### EXERCISE INSTRUCTIONS
Your answer should consist solely of the lines from the one containing "の金額をどう考えるかは個人の考え方次第だ。" through the end of the entries below, duplicated exactly.

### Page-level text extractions
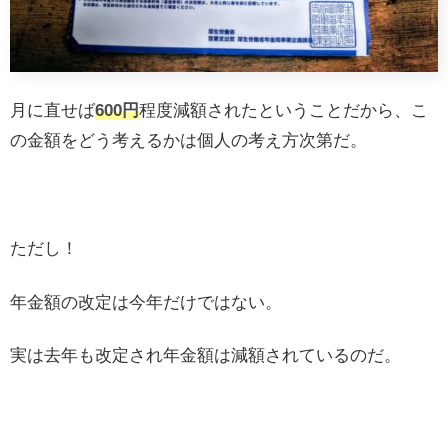
月に直せば
600円
程度減額されたということだから、こ
の金額をどう考えるかは個人の考え方次第だ。
ただし！
年金額の改定は今年だけではない。
実は去年も改定され年金額は減額されているのだ。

### YOUR RESPONSE
の金額をどう考えるかは個人の考え方次第だ。
ただし！
年金額の改定は今年だけではない。
実は去年も改定され年金額は減額されているのだ。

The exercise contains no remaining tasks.